The last thing Emily Hunt remembers about the afternoon of May 10 2015 is enjoying lunch at her favourite restaurant with her father, who was visiting from Ireland. Over Italian food and wine, the pair chatted about Hunt's future plans. The then 36-year-old strategy consultant, originally from New York, had just finalised her divorce and was looking forward to a date with a lawyer the following evening. She also had an exciting job interview on the horizon.
But just five hours later, Hunt woke up naked in a hotel bed next to a stranger, with no idea of how she got there.

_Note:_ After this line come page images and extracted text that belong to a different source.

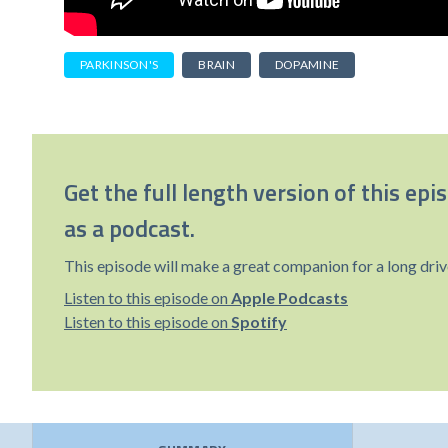
PARKINSON'S
BRAIN
DOPAMINE
Get the full length version of this epi
as a podcast.
This episode will make a great companion for a long driv
Listen to this episode on
Apple Podcasts
Listen to this episode on
Spotify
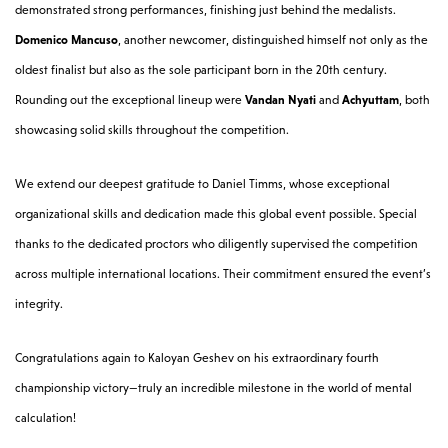
demonstrated strong performances, finishing just behind the medalists.
Domenico Mancuso
, another newcomer, distinguished himself not only as the
oldest finalist but also as the sole participant born in the 20th century.
Rounding out the exceptional lineup were
Vandan Nyati
and
Achyuttam
, both
showcasing solid skills throughout the competition.
We extend our deepest gratitude to Daniel Timms, whose exceptional
organizational skills and dedication made this global event possible. Special
thanks to the dedicated proctors who diligently supervised the competition
across multiple international locations. Their commitment ensured the event’s
integrity.
Congratulations again to Kaloyan Geshev on his extraordinary fourth
championship victory—truly an incredible milestone in the world of mental
calculation!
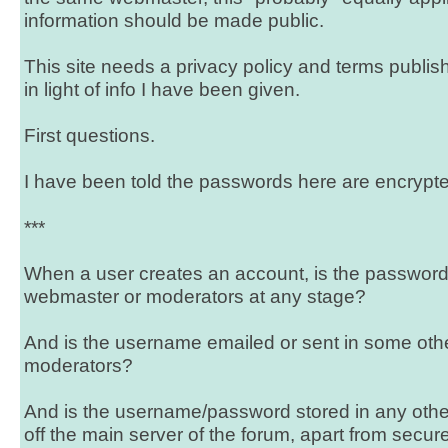
information should be made public.
This site needs a privacy policy and terms publish
in light of info I have been given.
First questions.
I have been told the passwords here are encrypte
***
When a user creates an account, is the password vi
webmaster or moderators at any stage?
And is the username emailed or sent in some oth
moderators?
And is the username/password stored in any othe
off the main server of the forum, apart from secu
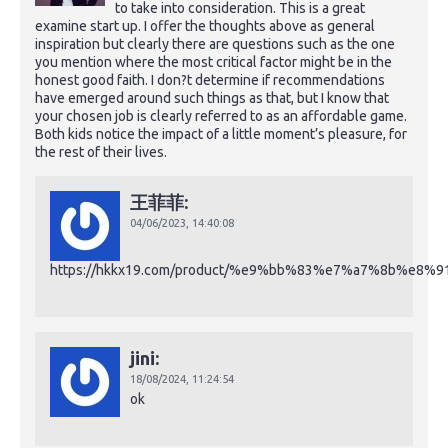
to take into consideration. This is a great
examine start up. I offer the thoughts above as general
inspiration but clearly there are questions such as the one
you mention where the most critical factor might be in the
honest good faith. I don?t determine if recommendations
have emerged around such things as that, but I know that
your chosen job is clearly referred to as an affordable game.
Both kids notice the impact of a little moment’s pleasure, for
the rest of their lives.
王菲菲:
04/06/2023,
14:40:08
https://hkkx19.com/product/%e9%bb%83%e7%a7%8b%e
jini:
18/08/2024,
11:24:54
ok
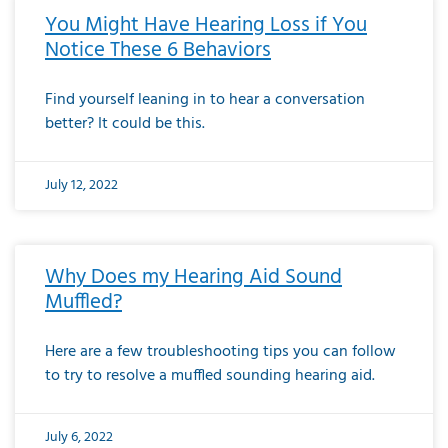
You Might Have Hearing Loss if You
Notice These 6 Behaviors
Find yourself leaning in to hear a conversation
better? It could be this.
July 12, 2022
Why Does my Hearing Aid Sound
Muffled?
Here are a few troubleshooting tips you can follow
to try to resolve a muffled sounding hearing aid.
July 6, 2022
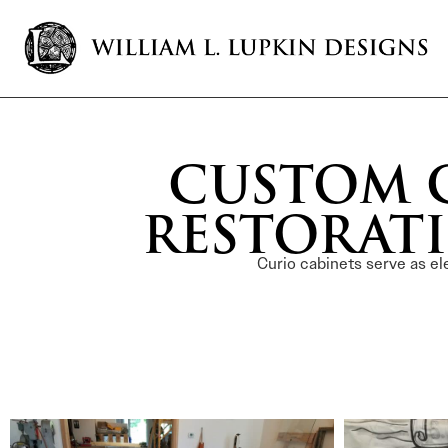
CUSTOM C
RESTORATI
Curio cabinets serve as el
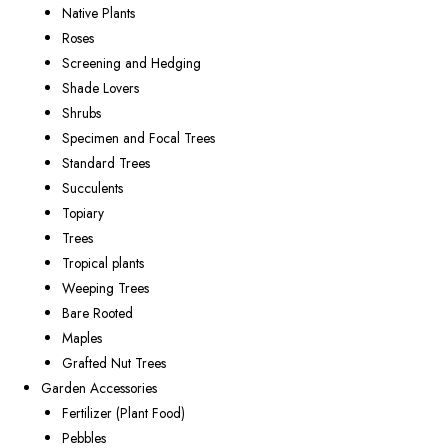
Native Plants
Roses
Screening and Hedging
Shade Lovers
Shrubs
Specimen and Focal Trees
Standard Trees
Succulents
Topiary
Trees
Tropical plants
Weeping Trees
Bare Rooted
Maples
Grafted Nut Trees
Garden Accessories
Fertilizer (Plant Food)
Pebbles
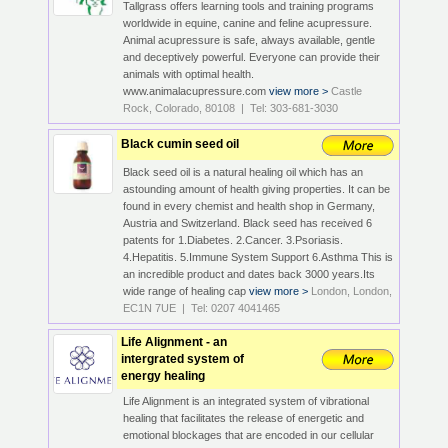
Tallgrass offers learning tools and training programs
worldwide in equine, canine and feline acupressure.
Animal acupressure is safe, always available, gentle
and deceptively powerful. Everyone can provide their
animals with optimal health.
www.animalacupressure.com
view more >
Castle
Rock, Colorado, 80108 | Tel: 303-681-3030
Black cumin seed oil
Black seed oil is a natural healing oil which has an
astounding amount of health giving properties. It can be
found in every chemist and health shop in Germany,
Austria and Switzerland. Black seed has received 6
patents for 1.Diabetes. 2.Cancer. 3.Psoriasis.
4.Hepatitis. 5.Immune System Support 6.Asthma This is
an incredible product and dates back 3000 years.Its
wide range of healing cap
view more >
London, London,
EC1N 7UE | Tel: 0207 4041465
Life Alignment - an
intergrated system of
energy healing
Life Alignment is an integrated system of vibrational
healing that facilitates the release of energetic and
emotional blockages that are encoded in our cellular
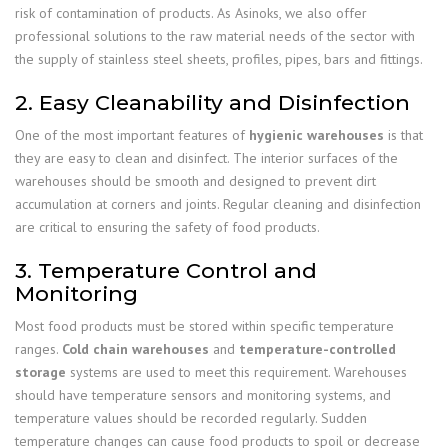
risk of contamination of products. As Asinoks, we also offer
professional solutions to the raw material needs of the sector with
the supply of stainless steel sheets, profiles, pipes, bars and fittings.
2. Easy Cleanability and Disinfection
One of the most important features of
hygienic warehouses
is that
they are easy to clean and disinfect. The interior surfaces of the
warehouses should be smooth and designed to prevent dirt
accumulation at corners and joints. Regular cleaning and disinfection
are critical to ensuring the safety of food products.
3. Temperature Control and
Monitoring
Most food products must be stored within specific temperature
ranges.
Cold chain warehouses
and
temperature-controlled
storage
systems are used to meet this requirement. Warehouses
should have temperature sensors and monitoring systems, and
temperature values should be recorded regularly. Sudden
temperature changes can cause food products to spoil or decrease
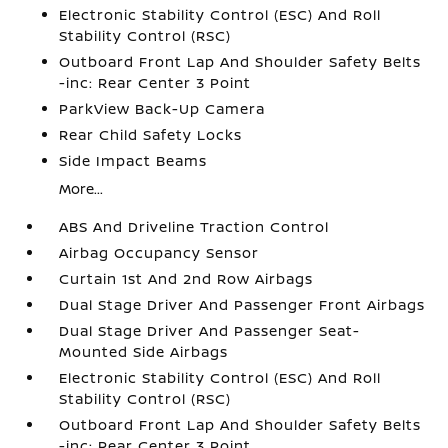
Electronic Stability Control (ESC) And Roll
Stability Control (RSC)
Outboard Front Lap And Shoulder Safety Belts
-inc: Rear Center 3 Point
ParkView Back-Up Camera
Rear Child Safety Locks
Side Impact Beams
More...
ABS And Driveline Traction Control
Airbag Occupancy Sensor
Curtain 1st And 2nd Row Airbags
Dual Stage Driver And Passenger Front Airbags
Dual Stage Driver And Passenger Seat-
Mounted Side Airbags
Electronic Stability Control (ESC) And Roll
Stability Control (RSC)
Outboard Front Lap And Shoulder Safety Belts
-inc: Rear Center 3 Point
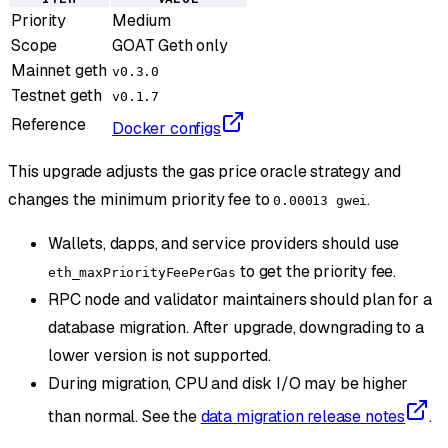
Priority
Medium
Scope
GOAT Geth only
Mainnet geth
v0.3.0
Testnet geth
v0.1.7
Reference
Docker configs
This upgrade adjusts the gas price oracle strategy and
changes the minimum priority fee to
.
0.00013 gwei
Wallets, dapps, and service providers should use
to get the priority fee.
eth_maxPriorityFeePerGas
RPC node and validator maintainers should plan for a
database migration. After upgrade, downgrading to a
lower version is not supported.
During migration, CPU and disk I/O may be higher
than normal. See the
data migration release notes
.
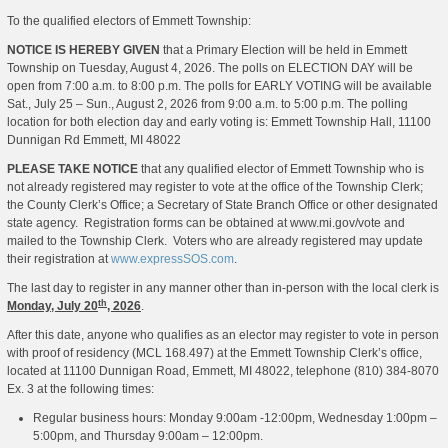
To the qualified electors of Emmett Township:
NOTICE IS HEREBY GIVEN
that a Primary Election will be held in Emmett
Township on Tuesday, August 4, 2026. The polls on ELECTION DAY will be
open from 7:00 a.m. to 8:00 p.m. The polls for EARLY VOTING will be available
Sat., July 25 – Sun., August 2, 2026 from 9:00 a.m. to 5:00 p.m. The polling
location for both election day and early voting is: Emmett Township Hall, 11100
Dunnigan Rd Emmett, MI 48022
PLEASE TAKE NOTICE
that any qualified elector of Emmett Township who is
not already registered may register to vote at the office of the Township Clerk;
the County Clerk’s Office; a Secretary of State Branch Office or other designated
state agency. Registration forms can be obtained at www.mi.gov/vote and
mailed to the Township Clerk. Voters who are already registered may update
their registration at
www.expressSOS.com
.
The last day to register in any manner other than in-person with the local clerk is
th
Monday, July 20
, 2026
.
After this date, anyone who qualifies as an elector may register to vote in person
with proof of residency (MCL 168.497) at the Emmett Township Clerk’s office,
located at 11100 Dunnigan Road, Emmett, MI 48022, telephone (810) 384-8070
Ex. 3 at the following times:
Regular business hours: Monday 9:00am -12:00pm, Wednesday 1:00pm –
5:00pm, and Thursday 9:00am – 12:00pm.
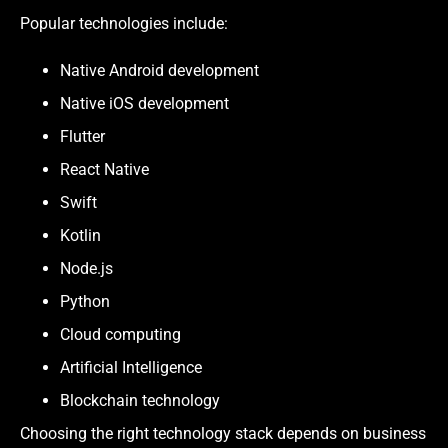
Popular technologies include:
Native Android development
Native iOS development
Flutter
React Native
Swift
Kotlin
Node.js
Python
Cloud computing
Artificial Intelligence
Blockchain technology
Choosing the right technology stack depends on business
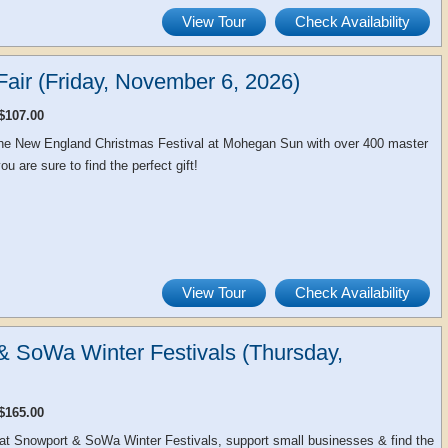
View Tour
Check Availability
air (Friday, November 6, 2026)
$107.00
 the New England Christmas Festival at Mohegan Sun with over 400 master
u are sure to find the perfect gift!
View Tour
Check Availability
& SoWa Winter Festivals (Thursday,
$165.00
at Snowport & SoWa Winter Festivals, support small businesses & find the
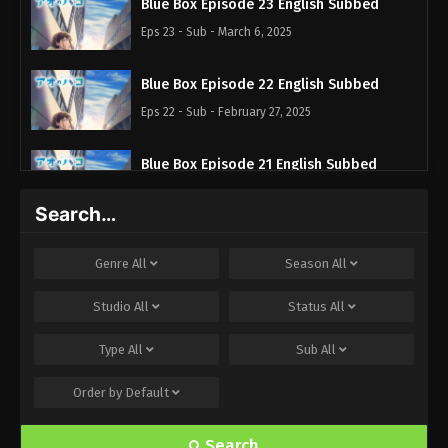
Blue Box Episode 23 English Subbed
Eps 23 - Sub - March 6, 2025
Blue Box Episode 22 English Subbed
Eps 22 - Sub - February 27, 2025
Blue Box Episode 21 English Subbed
Eps 21 - Sub - February 22, 2025
Search…
Blue Box Episode 20 English Subbed
Genre
All
Season
All
Eps 20 - Sub - February 17, 2025
Studio
All
Status
All
Blue Box Episode 19 English Subbed
Type
All
Sub
All
Eps 19 - Sub - February 8, 2025
Order by
Default
Blue Box Episode 18 English Subbed
Eps 18 - Sub - January 31, 2025
Search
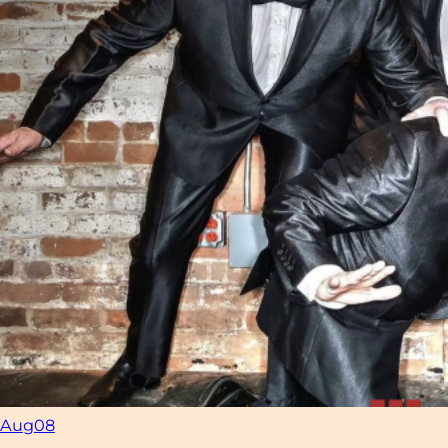
Aug
08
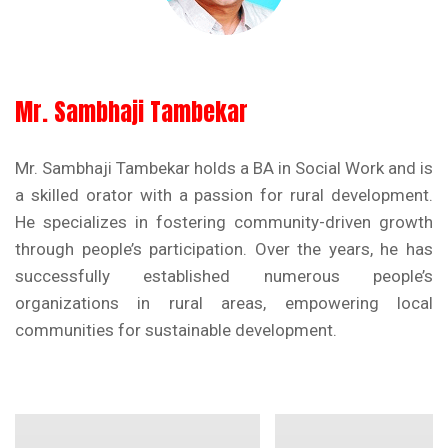
Mr. Sambhaji Tambekar
Mr. Sambhaji Tambekar holds a BA in Social Work and is
a skilled orator with a passion for rural development.
He specializes in fostering community-driven growth
through people’s participation. Over the years, he has
successfully established numerous people’s
organizations in rural areas, empowering local
communities for sustainable development.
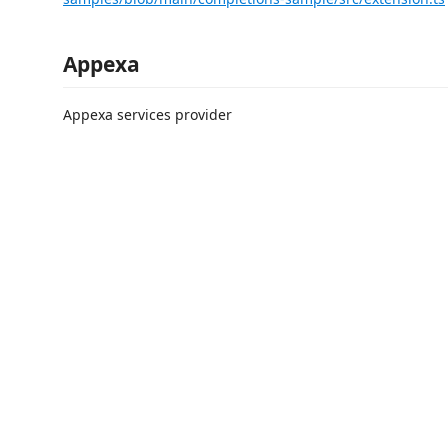
Appexa
Appexa services provider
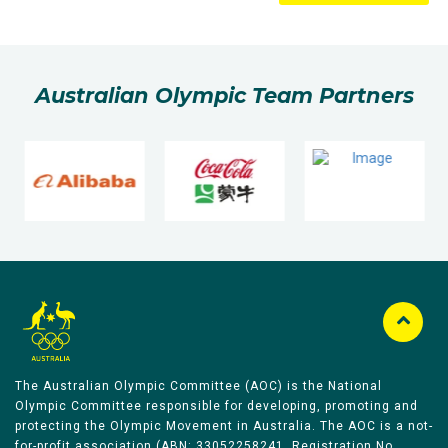
Australian Olympic Team Partners
The Australian Olympic Committee (AOC) is the National
Olympic Committee responsible for developing, promoting and
protecting the Olympic Movement in Australia. The AOC is a not-
for-profit association (ABN: 33052258241, Registration No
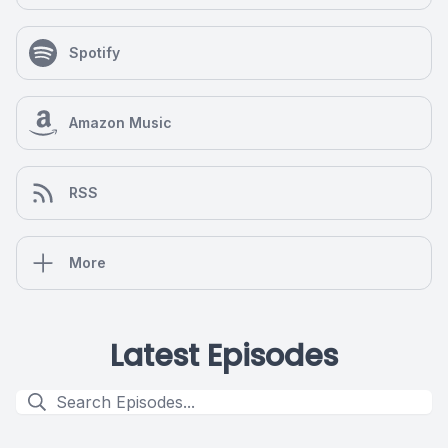
Spotify
Amazon Music
RSS
More
Latest Episodes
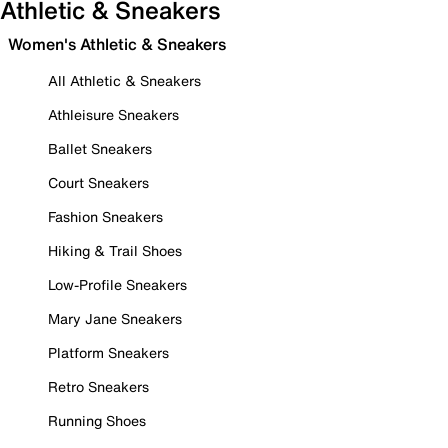
Athletic & Sneakers
Women's Athletic & Sneakers
All Athletic & Sneakers
Athleisure Sneakers
Ballet Sneakers
Court Sneakers
Fashion Sneakers
Hiking & Trail Shoes
Low-Profile Sneakers
Mary Jane Sneakers
Platform Sneakers
Retro Sneakers
Running Shoes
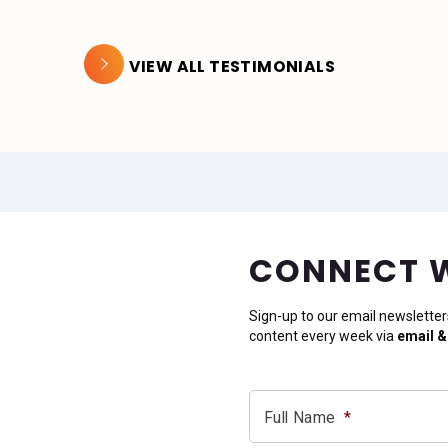
VIEW ALL TESTIMONIALS
CONNECT 
Sign-up to our email newsletter
content every week via
email &
Full Name
*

The events of that evening - which Hunt still struggles to piece together - would come to dominate her life, placing her at the centre of a battle with the Crown Prosecution Service (CPS) that ultimately led to a change in prosecution policy.
The exhausting five-year campaign, which derailed Hunt’s life and drove her to the brink of suicide, culminated on Friday with the landmark conviction of the man she found herself in bed with. He was named last week for the first time as 40-year-old Christopher Killick, who is unemployed and lives with his mother in Brent, northwest London. He pleaded guilty to voyeurism at Thames magistrates court after he admitted making a 62-second video for the purposes of sexual gratification, without Hunt’s consent.
“It's pretty amazing,” Hunt says from her north London home. She has waived her right to anonymity and spoken widely about the case in an effort to stop anyone else going through the same nightmare.
“Even a couple of days before I wasn't really convinced I'd see justice. I was pleasantly surprised with how seriously they took it in court on Friday.”